For starters, Keeley Hawes. Nope, not because she was terrible, but because she was brilliant. Beyond brilliant. For my money Hawes is one of the best actors working on TV today and if you’re lucky enough to have her in your show, you keep her. Not just because watching her is always a pleasure, never a chore, which is why she is audience catnip, but also because she is the original Accept No Substitute. Once audiences have got used to the idea that This Show Will Feature Keeley Hawes they feel deeply cheated when it turns out not to be so, as evidenced by the number of viewers who remained convinced, right up to the closing credits, that Julia wasn’t really dead and that she and David/Dave would be reunited in the end. Taking Keeley away from the Bodyguard audience halfway through was like taking a big juicy bone off a pooch which is well tucked into it; Jed Mercurio may not have been bitten but there was certainly quite a lot of whining. Keeley should have been Bodyguard’s secret weapon, its major plus point, but by killing her off when he did Mercurio turned her into a minus, simply because the show after she stopped being in it was never as good as the show before.

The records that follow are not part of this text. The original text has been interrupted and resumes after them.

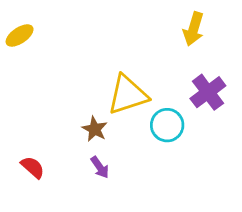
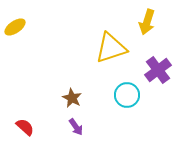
yellow triangle: (128, 95) -> (111, 48), moved

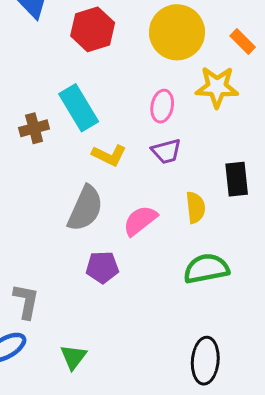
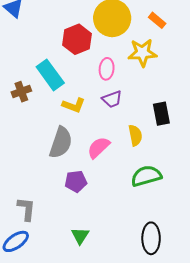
red hexagon: (93, 29) -> (77, 39), moved
green triangle: (73, 357) -> (80, 236), moved

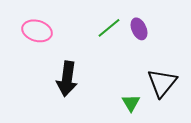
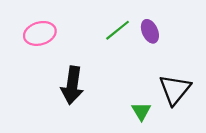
pink ellipse: (37, 31) -> (40, 33), turned -32

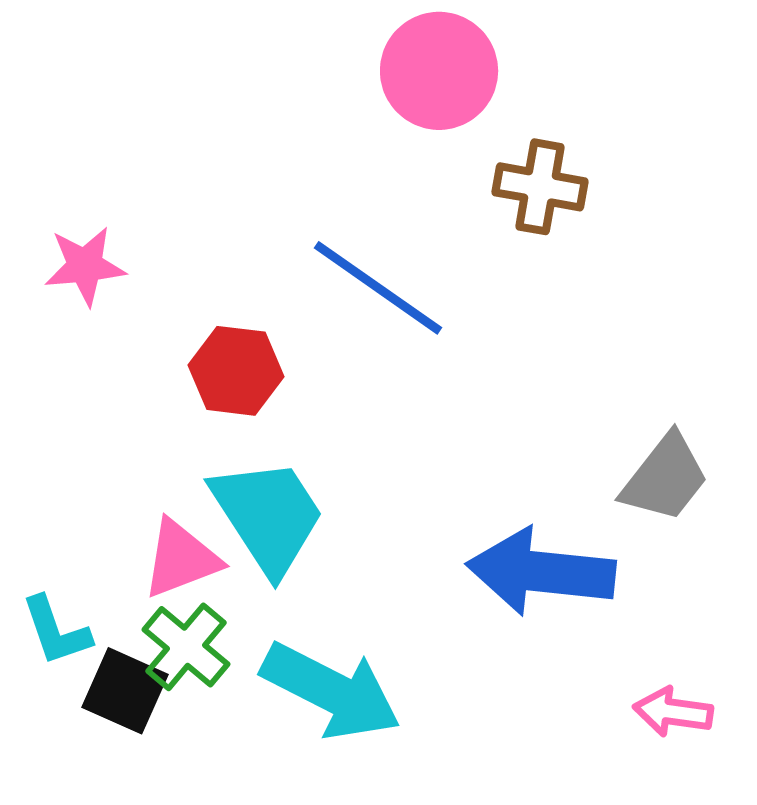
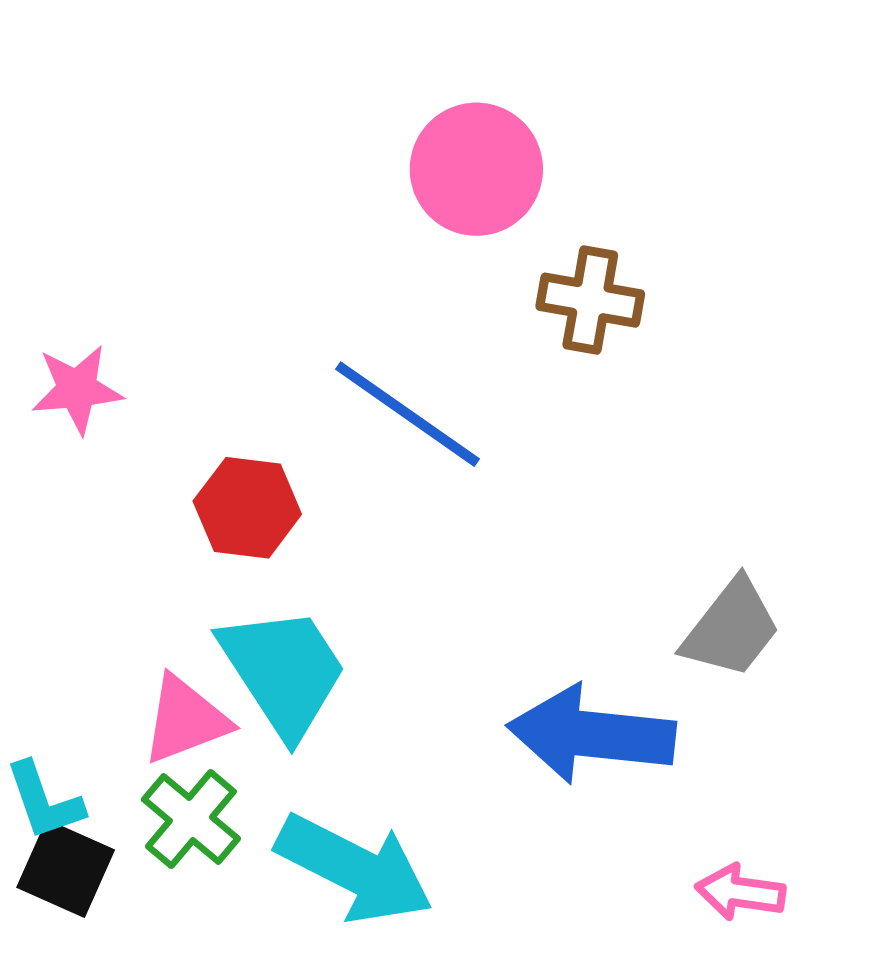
black square: (125, 691) -> (66, 869), moved

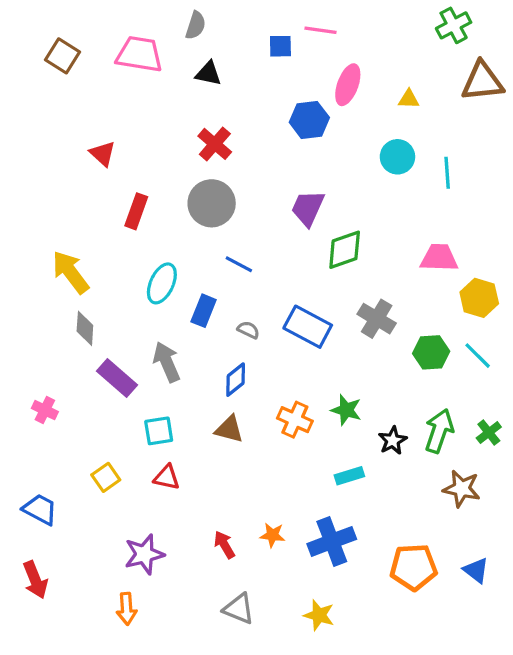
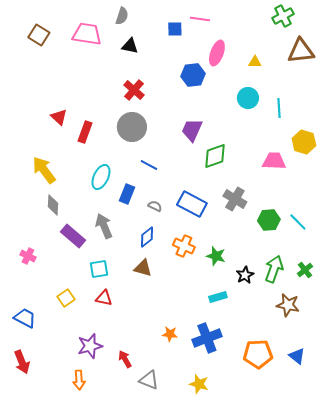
red triangle: (103, 154) -> (59, 117), moved
yellow hexagon: (479, 298) -> (304, 142), moved
orange cross: (295, 420) -> (184, 246), moved
red arrow: (224, 545) -> (125, 359), moved

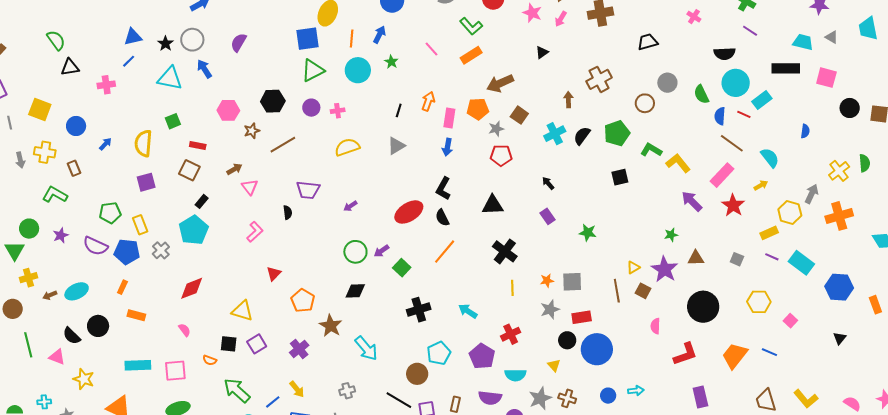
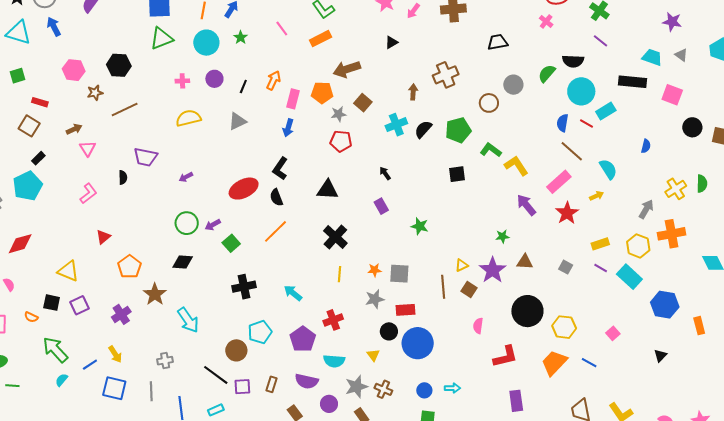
green semicircle: (701, 94) -> (547, 73), moved, turned 60
purple circle: (311, 108) -> (214, 79), moved
yellow hexagon: (790, 212) -> (638, 246), moved
yellow hexagon: (759, 302) -> (564, 327), moved

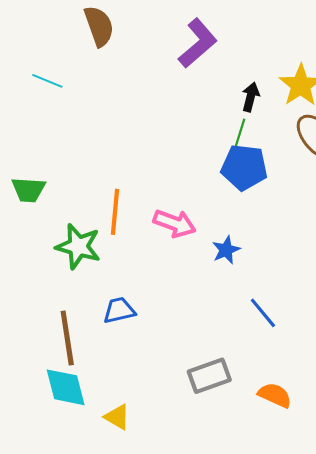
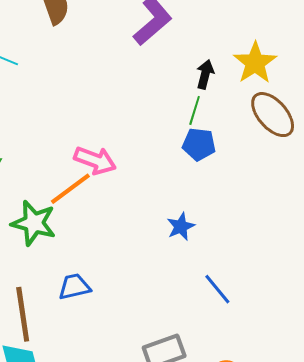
blue pentagon: (244, 167) -> (199, 144), size x0.7
orange line: (115, 212) -> (70, 189), turned 48
pink arrow: (174, 223) -> (95, 160), moved

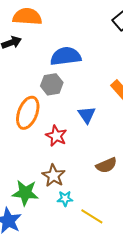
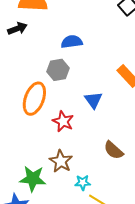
blue semicircle: (66, 56) -> (72, 42), size x0.7
brown semicircle: (106, 165) -> (114, 150), turned 65
cyan star: (65, 199) -> (83, 183), moved

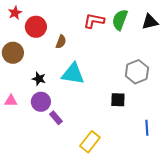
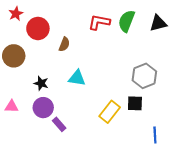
cyan triangle: (73, 74) -> (77, 78), size x0.7
black square: (118, 100) -> (135, 103), moved
yellow rectangle: (90, 142) -> (110, 112), moved

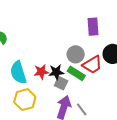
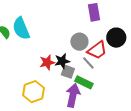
cyan semicircle: (18, 72) -> (21, 28), moved
green rectangle: (76, 73) -> (84, 82), moved
gray line: (82, 109) -> (88, 63), moved

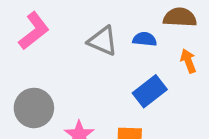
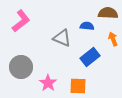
gray triangle: (103, 41) -> (62, 38), moved

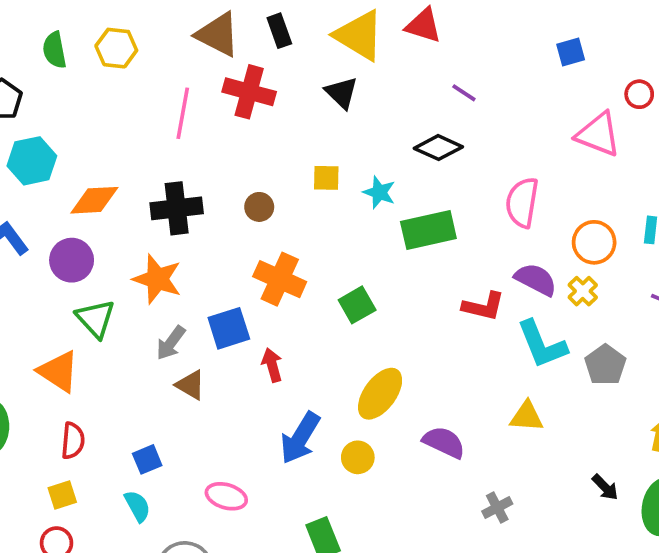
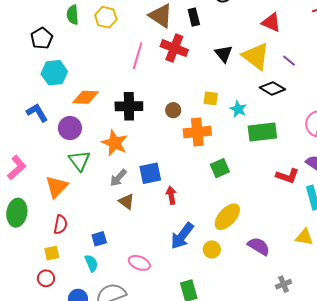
yellow triangle: (359, 35) -> (256, 56), moved
orange cross: (280, 279) -> (197, 132), moved, turned -36
orange triangle: (58, 371) -> (57, 187), turned 35

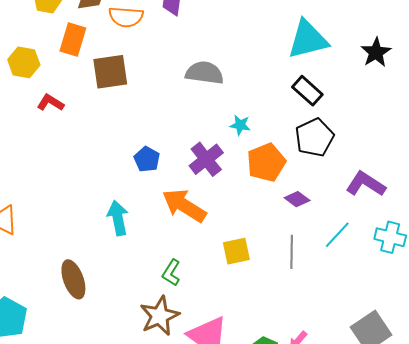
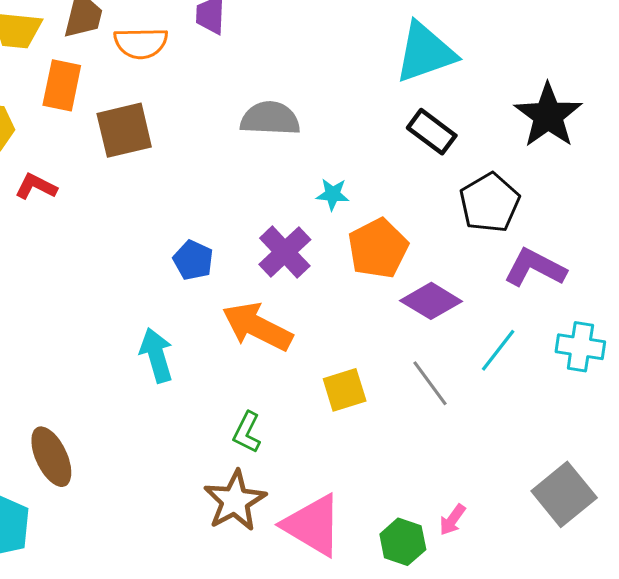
black star: (376, 52) -> (548, 115), moved, size x1.4
black pentagon: (314, 137) -> (490, 203), moved
purple diamond: (297, 199) -> (431, 301), size x1.5
gray line: (292, 252) -> (430, 383), turned -32
brown ellipse: (73, 279) -> (51, 457), moved

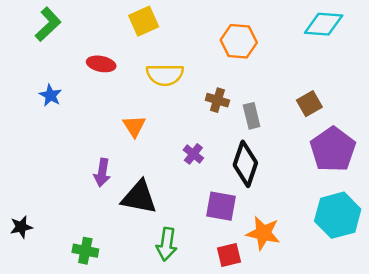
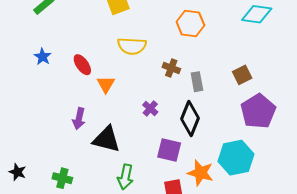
red ellipse: (101, 64) -> (82, 65), moved, turned 40
cyan hexagon: (338, 215) -> (236, 158), moved
black star: (21, 227) -> (18, 172), moved, turned 30

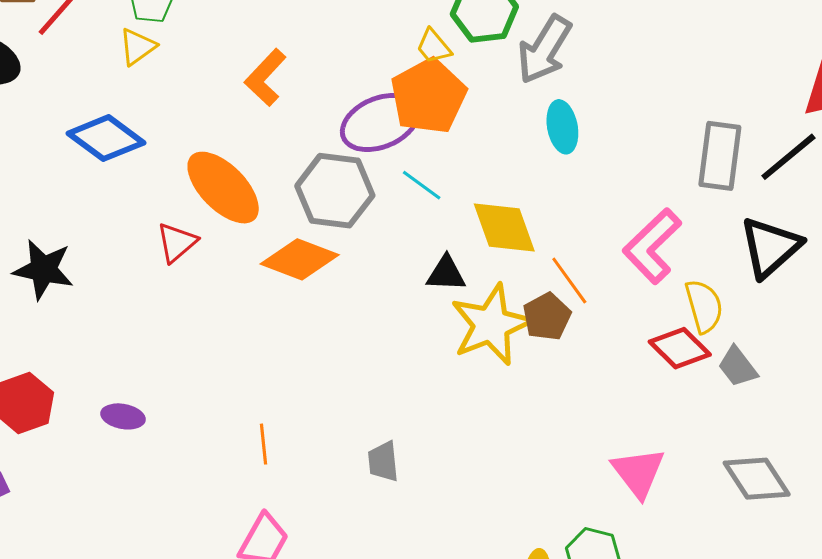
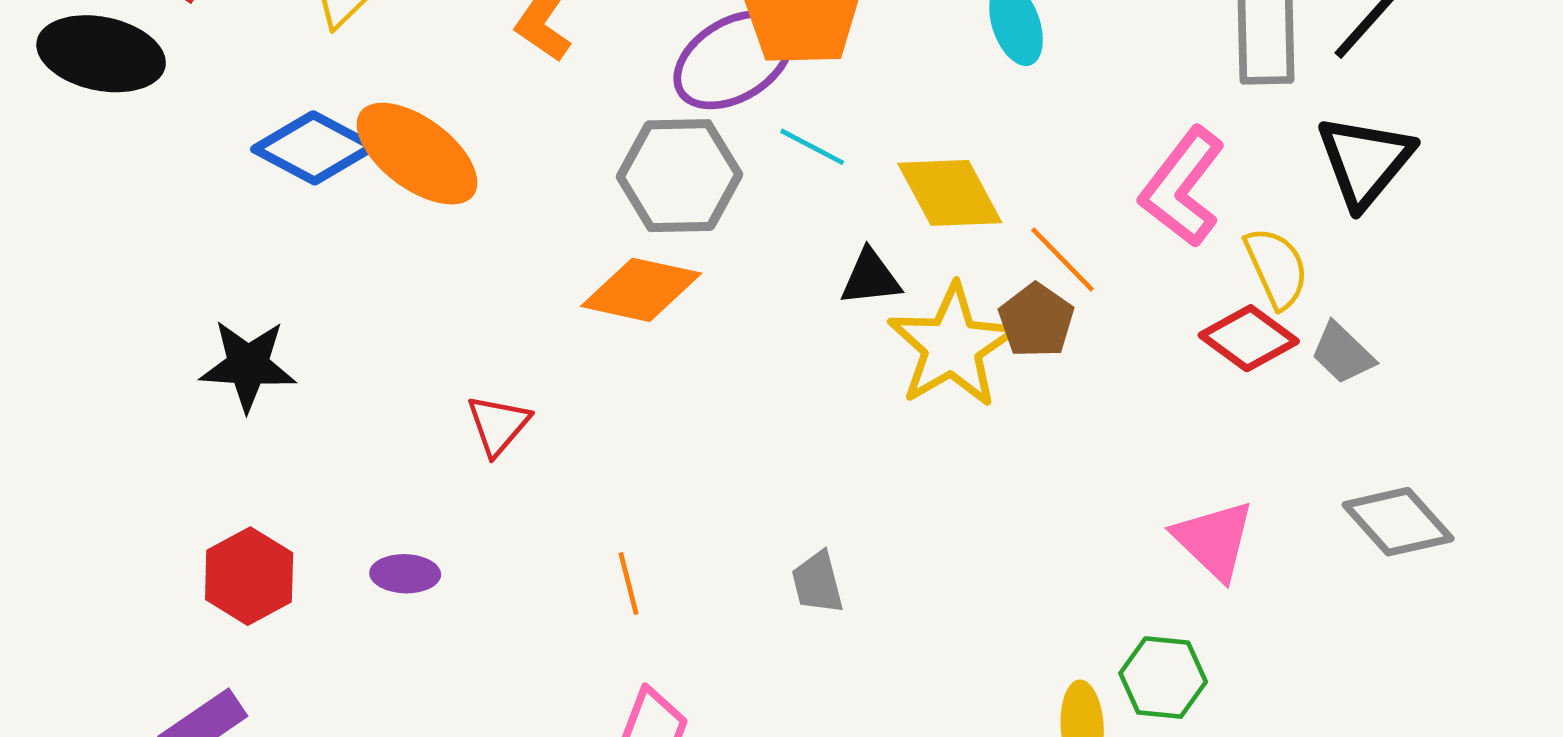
orange ellipse: (223, 188) -> (417, 154), moved
red triangle: (177, 242) -> (498, 425), moved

Which of course brings us to the relationship between Julia and David/Dave. Which was compelling. It’s always a boon to a director when your two leading actors have chemistry, that elusive creature, going on, and Hawes and Madden undoubtedly had it. The relationship between the characters crackled with tensions of all sorts and made their burgeoning involvement unlookawayfromable. (Is that a word? Well, it is now). It was like watching a pair of fire-jugglers involved in a slow motion car-crash – you absolutely knew it couldn’t end well but you still couldn’t stop watching. How the actors made it believable is a miracle, but they did, and the fact that they did had the audience rooting for Julia and D/D big time, even when they could see the flaming torches and the bursting petrol tank right in front of them.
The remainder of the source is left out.